Mother stretched her arm toward us, and we went up one by one and hugged her and kissed her.

“My babies!” she whispered. “You're all my babies!”

Later, Virgie handed Mother an envelope. “Here's something that'll make you feel better,” she said. “A letter from Will.”

Mother tore open the envelope. There was just one sheet of paper inside. She read it quickly and dropped her arm onto the bed and looked at Gran, even tireder than before.

“Will's been hurt,” she said.

My father and several others had been crossing a bridge across a rocky ravine, and somebody blew up the bridge with a hand grenade. One soldier was killed, and my father and the others fell to the bottom of the ravine. I never knew where it happened, except that it wasn't overseas. My mother got a letter from him occasionally while he was in the hospital, but she never read them aloud to us as she did before the accident. And she never smiled when she read them to herself. She read them once, then put them into their envelopes and put them away in her cedar chest.

My mother sent my father some money that my grandmother gave her, and he sent us some presents. Rick got a little donkey carved out of cedar, and Belinda got an Indian doll wrapped in a little red blanket. I got a leather case with some crayons and a comb and nail file in it. “Souvenir of Hot Springs, Ark.” was printed on all of them. My father sent my mother a little leather coin purse which she said he made in the hospital.

My father had sent my mother two photographs of himself before the accident. In one, he was in dress uniform and was grinning. In the other, he wore a helmet and was holding a rifle, and his face was smeared with black grease paint. My mother told us it was taken when he was training for night fighting. She had kept those pictures on her chest of drawers and had shown them to people who came to visit us. But a few weeks after the accident, she took them down and locked them in her cedar chest, and only occasionally took them out and looked at them. I never knew why.

I was sitting at the kitchen table, trying to build a windmill with my Tinker Toys, and Mother came in and sat down across from me. She watched me for a while, and then she said, “I don't believe you've got enough Tinker Toys there to finish the job, Gate.”

“Well, you can build a windmill with them. There's a picture of one right here on the box.”

“Yes, but that's what you can build if you have the
big
box. You've got the little one. See? Here's one that shows a motor operating something. You don't have a motor in yours.”

“Well, what
should
I build then?”

“Here's a good one. Try a giraffe.”

“Okay.” I started taking the windmill apart.

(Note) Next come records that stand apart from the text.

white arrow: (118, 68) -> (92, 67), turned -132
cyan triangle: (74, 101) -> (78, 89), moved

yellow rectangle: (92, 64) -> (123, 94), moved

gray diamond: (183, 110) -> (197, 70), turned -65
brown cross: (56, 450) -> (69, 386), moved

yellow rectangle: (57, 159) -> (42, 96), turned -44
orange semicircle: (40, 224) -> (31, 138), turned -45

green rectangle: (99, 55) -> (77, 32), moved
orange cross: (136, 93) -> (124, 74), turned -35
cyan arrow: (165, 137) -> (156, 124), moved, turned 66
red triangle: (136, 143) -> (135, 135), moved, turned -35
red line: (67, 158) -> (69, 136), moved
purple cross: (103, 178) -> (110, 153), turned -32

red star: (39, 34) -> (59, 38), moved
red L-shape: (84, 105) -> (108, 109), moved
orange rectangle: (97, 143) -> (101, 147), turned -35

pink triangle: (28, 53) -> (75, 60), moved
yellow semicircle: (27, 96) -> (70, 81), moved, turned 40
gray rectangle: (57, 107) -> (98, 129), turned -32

“I'll help you,” Mother said. She scooted her chair over by mine, and we sat there together, pulling the sticks and knobs apart.

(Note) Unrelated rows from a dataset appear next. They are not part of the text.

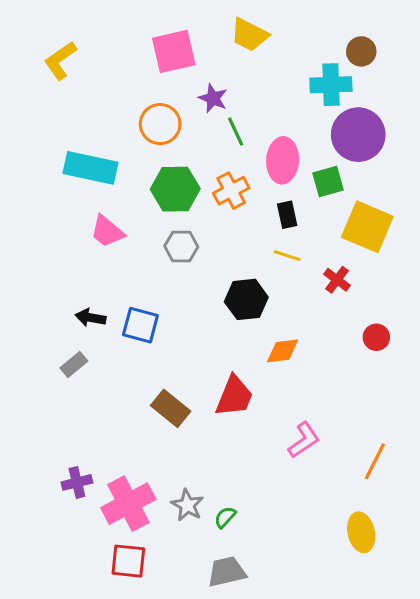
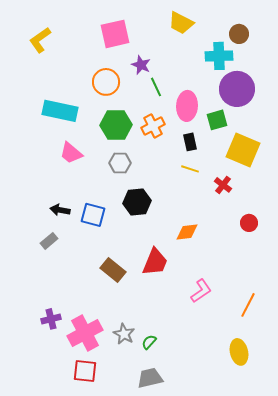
yellow trapezoid: (249, 35) -> (181, 23), moved
black hexagon: (246, 299) -> (137, 202), moved

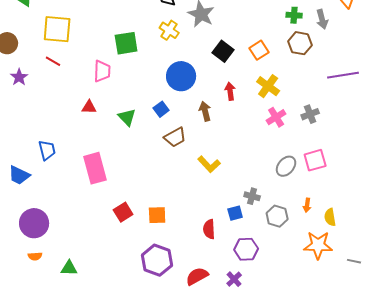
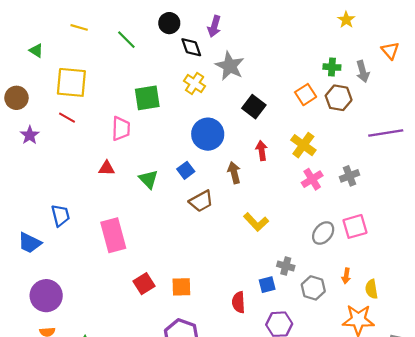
orange square: (259, 50) -> (306, 95), moved
yellow L-shape: (209, 164) -> (256, 222), moved

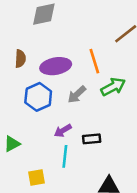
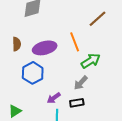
gray arrow: (77, 94) -> (81, 83), moved

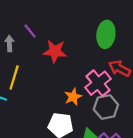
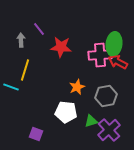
green ellipse: (106, 34) -> (114, 44), moved
pink cross: (98, 83) -> (100, 55), moved, turned 35

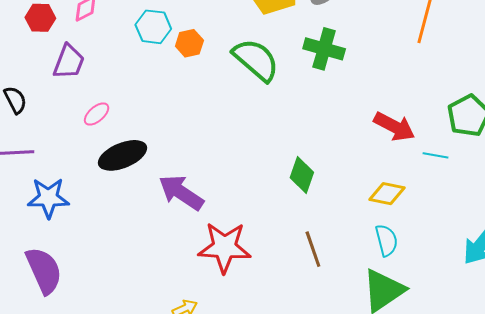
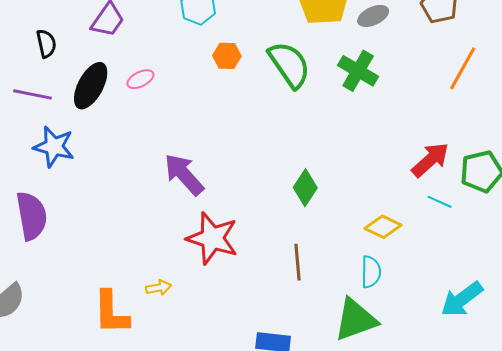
orange hexagon: (189, 43) -> (227, 56), moved
pink ellipse: (97, 114) -> (140, 79), moved
red arrow: (394, 127) -> (430, 160), moved, turned -84
black ellipse: (122, 155) -> (91, 86), moved, turned -54

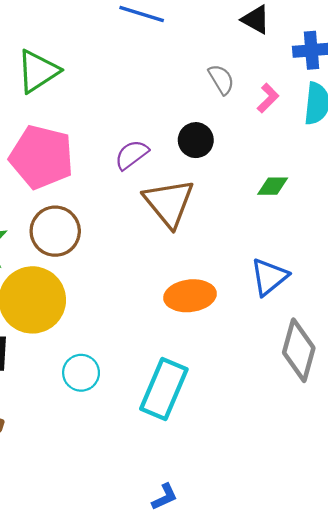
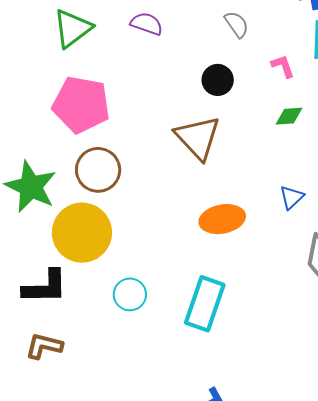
pink L-shape: (268, 98) -> (283, 66), moved, turned -60
purple semicircle: (132, 155) -> (147, 24), moved, turned 60
blue triangle: (269, 277) -> (292, 197), size x0.7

“Your daddy's coming home,” she said quietly.

“He is? When?”

“Pretty soon. Soon as he gets out of the hospital.”

“To stay?”

“Yes, to stay.” She was peering at me very closely, as she did when trying to find out if I was lying about something.

“Can we go back to the farm then?”

“Maybe. I don't know. I don't know how things are going to be.”

“Things will be just like they used to be, won't they? Before Daddy went to the Army?”

Mother sighed. She had been twiddling with a Tinker Toy stick, staring at it. Now she looked at me again. “Things never are just like they used to be, Gate,” she said. “I don't know how they'll be, but they won't be just like they used to be.”